As far as gevent: That will probably be a shorter leap, as support is already partially stubbed in. Any direct imports of eventlet should migrate to using this file instead (if possible): https://github.com/StackStorm/st2/blob/master/st2common/st2common/util/concurrency.py And the monkey_patch code would need to be updated to support gevent: https://github.com/StackStorm/st2/blob/master/st2common/st2common/util/monkey_patch.py

guzzijones commented 6 months ago

I also dislike monkey patching and would prefer a service by service migration to asyncio.

Robxxt commented 1 month ago

Hi there, I would like to help to do the migration. How should we start?

nzlosh commented 1 month ago

@ZoeLeah @guzzijones You've both expressed interest in working on this issue. I recommend organising a meeting between the people who have expressed interest to work on this task and formulate an execution plan. It'd be good to document the exit strategy, the required steps and the overall changes required to move off eventlets.

The question is still open about the optimal exit strategy, given the lack of resources the StackStorm project is currently suffering from, would it be a more optimal path to switch to gevent (to switch to an actively maintained asynchronous framework) and then migrate service by service to aiohub (https://github.com/eventlet/aiohub/issues/2) in the long term? Or would it better to switch straight to asyncio using the eventlet aiohub directly?

Robxxt commented 1 month ago

@nzlosh Through which platform do you suggest to have the meeting? Do you have any date in mind? It would fit me something from Monday to Friday in this time space: 8am-4pm UTC+2(Berlin time)

AndroxxTraxxon commented 3 weeks ago

Hi, I haven't seen any activity in this space, Is there a branch or fork where this work is being completed?

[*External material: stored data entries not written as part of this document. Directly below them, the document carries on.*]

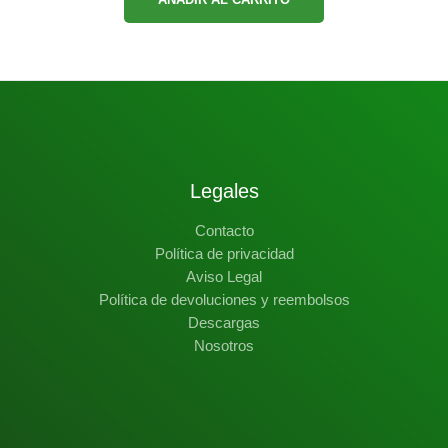
Legales
Contacto
Política de privacidad
Aviso Legal
Política de devoluciones y reembolsos
Descargas
Nosotros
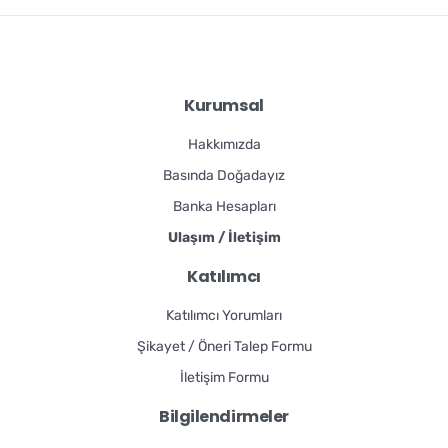
Kurumsal
Hakkımızda
Basında Doğadayız
Banka Hesapları
Ulaşım / İletişim
Katılımcı
Katılımcı Yorumları
Şikayet / Öneri Talep Formu
İletişim Formu
Bilgilendirmeler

Robxxt commented 3 weeks ago

Hi @AndroxxTraxxon as far as I know there is not any branch. We haven't even decided in the optimal strategy to make the migration to asyncio😅

AndroxxTraxxon commented 3 weeks ago

I'm liking the strategy proposed by @guzzijones of migrating service by service over to asyncio. would we want to also jump over to an asgi service handler like hypercorn as well? It appears that gunicorn also depends on eventlet, and based on past challenges that package has faced (like being abandoned for 2+ years), it may be best to remove that dependency for one that is more actively maintained

Robxxt commented 3 weeks ago

How should we proceed with the service by service migration. Should we use eventlet_asyncio hub? Or directly re-write eventlet functionallity in it's counterpart in asyncio??

Robxxt commented 3 weeks ago

Would this work?

Screenshot 2024-08-13 at 14 17 42

If not, should I use eventlet_asyncio to execute asyncio inside eventlet or execute eventlet inside asyncio?

Also, how can I test that my changes have not broke anything??

AndroxxTraxxon commented 3 weeks ago

oh, goodness. Eventlet's direct and indirect use runs fairly deep across the platform, including in st2common -- that's where most of the work will be.

I wish it was as simple as you proposed, but that won't work.

There are fairly large architectural differences between the two libraries, and asyncio has a lot of the kinds of structures already provided like queues and pools. The way I see it, this isn't as simple as running a find-and-replace on every instance of import eventlet.

AndroxxTraxxon commented 3 weeks ago

The only places I see that we might want to keep references to Eventlet around are in the SensorContainer and maybe the action runner, just for backwards compatibility across the exchange. Someone more tenured on this project than I may have a few more thoughts.

Given the state of this project right now, the easiest way to test this kind of thing may be to just rebuild one of the container images with the code inside, exercise it, and check the logs for when it inevitably crashes.

nzlosh commented 3 weeks ago

Switching to asyncio directly is too disruptive in my opinion. It would be a smoother and simpler transition to switch to gevent. That way we get onto an actively maintained project and the have the luxury of time to slowly migrate each microservice over to a pure asyncio solution.